WHAT IS EXPECTED> Would you print every entry below exactly as written, omitting the images?

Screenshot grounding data
# # # # #

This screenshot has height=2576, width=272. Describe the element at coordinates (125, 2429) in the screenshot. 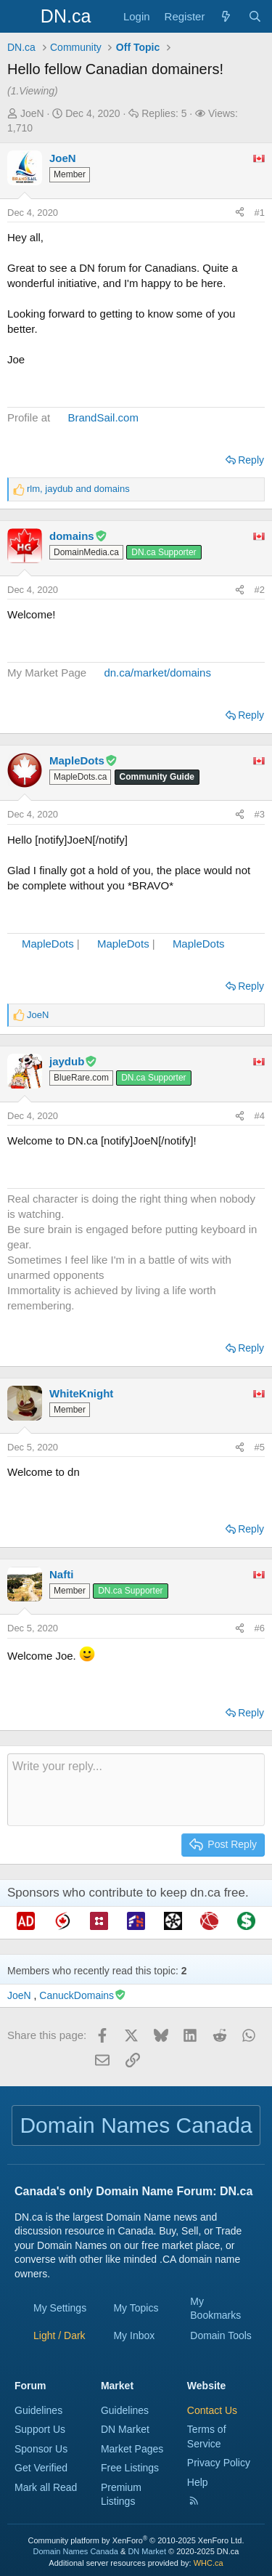

I see `DN Market` at that location.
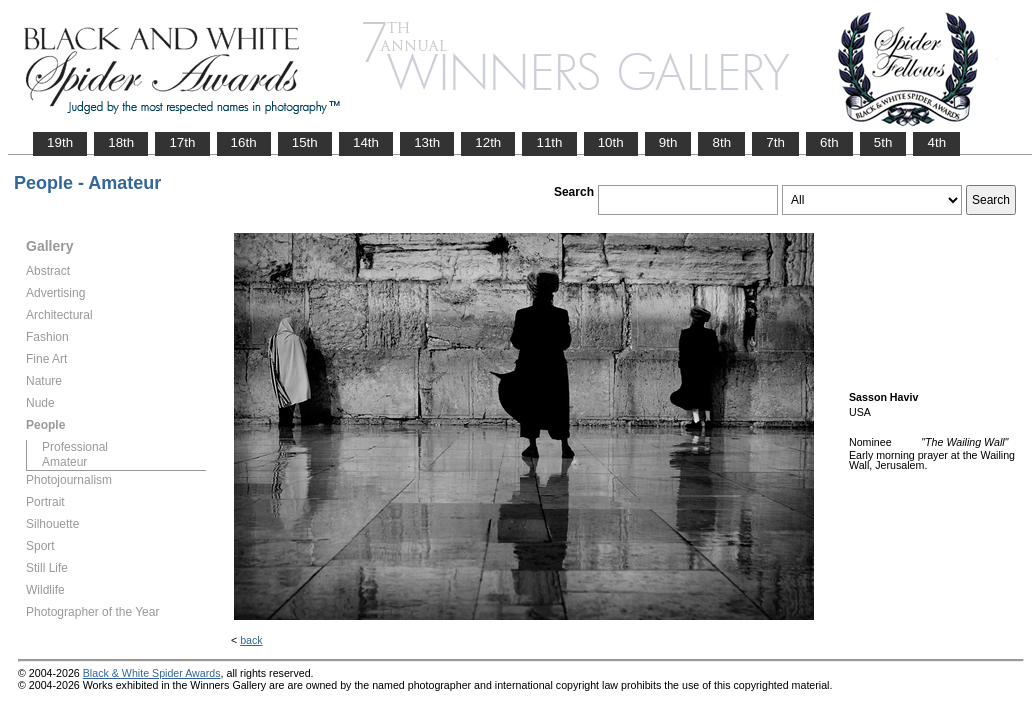 The width and height of the screenshot is (1032, 720). What do you see at coordinates (305, 142) in the screenshot?
I see `15th` at bounding box center [305, 142].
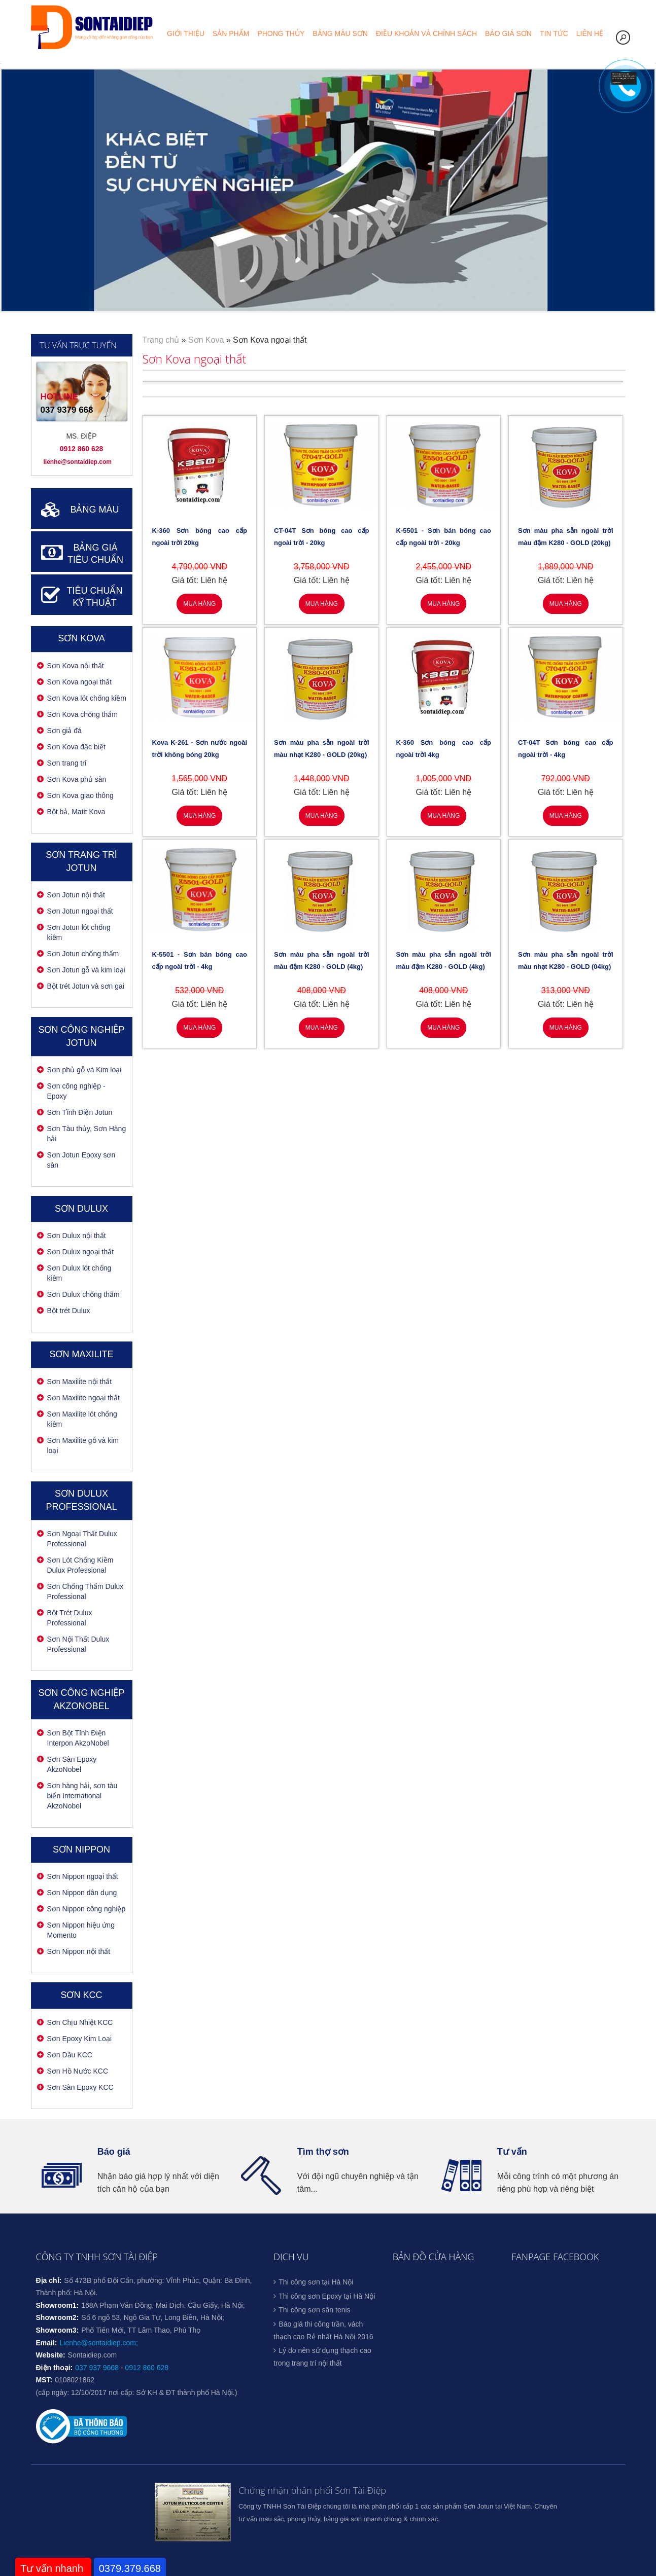 The image size is (656, 2576). I want to click on Lienhe@sontaidiep.com;, so click(99, 2343).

# # # # #

SOLUTION TO THE EXERCISE>
This screenshot has height=2576, width=272. Describe the element at coordinates (125, 2429) in the screenshot. 

I see `DN Market` at that location.
 The width and height of the screenshot is (1032, 720). What do you see at coordinates (305, 142) in the screenshot?
I see `15th` at bounding box center [305, 142].
 The image size is (656, 2576). I want to click on Lienhe@sontaidiep.com;, so click(99, 2343).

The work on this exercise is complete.